There didn’t use to be many barriers to communication online, the internet in it’s infancy was pretty much completely open.  Sure I remember a few passwords were required for certain BBS systems or perhaps when you logging in to an online library or something like that, but nothing much else.

Nowadays there are many forces seeking to restrict, block or filter access to huge areas of the internet.  Their agendas are varied ranging from political, security to the increasing commercialism which rages across the web.  The worse thing is that half the time you have no idea you’re even being blocked.   That ’Page not Found’ error might not be a genuine problem but rather a Government tampering with the underlying infrastructure of the internet.  They may have decided that you don’t need to see that particular blog or site for some reason.

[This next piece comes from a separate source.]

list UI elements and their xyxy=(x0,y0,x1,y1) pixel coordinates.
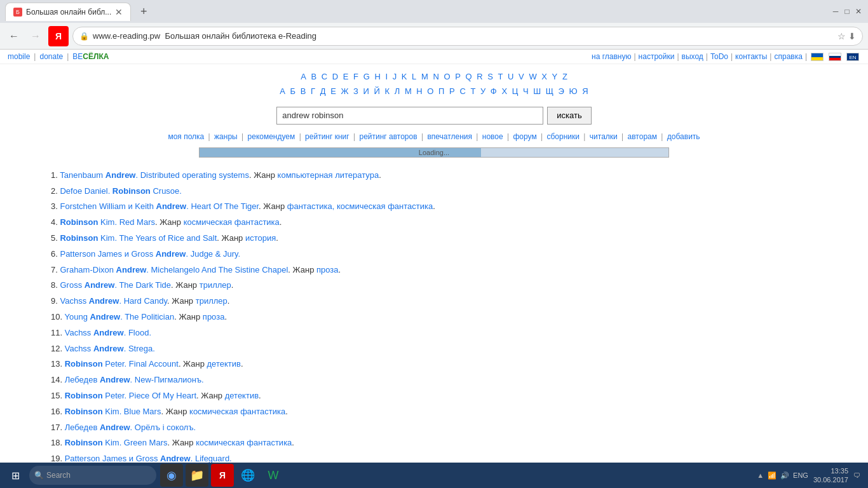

It’s difficult to say which source of this censorship is the most worrying.  To be honest a lot of it was fairly predictable, countries ruled by a despotic regime like Iran or Syria where always going to heavily filter the internet.  As a communication medium it is unsurpassed particularly if you’re organising demonstrations or protests.  A couple of weeks Syria closed down the entire internet for over a day  – in order to block communications between the rebels and protestors.

I think this sort of filtering is always going to happen, by their very nature Governments like Iran and Syria are always going to be worried about free speech, blocking everything is pretty much the only way to stop people communicating online.  The reason is that although there are many different methods to block access to specific web and social networking sites, there are many ways to circumvent these blocks.  Proxies and VPNs can be used to disguise your location and sidestep the firewalls that these regimes use.

In the commercial sector a prime example of internet filtering is by the big media sites like Hulu, BBC and ABC for example.  They’ll normally restrict access based on your location so if you’re in the UK you can watch ITV online but not anywhere else.  The same with Hulu they’ll restrict normal access to teh US mainland only.   Again these blocks can usually be bypassed fairly easily, this site has a video showing how you can use a proxy server to watch BBC Iplayer abroad on your PC – http://www.theninjaproxy.org/tv/how-to-use-a-bbc-iplayer-proxy/.

Many experts think that countries like Iran and China will eventually block all access to the internet as a whole.  It’s just to big and too uncontrolable for their liking, and there are too many little ways to stay anonymous if you know what you’re doing.  The alternative is that of North Korea which consists of entirely Government produced websites – which are of course stunningly dull anyway!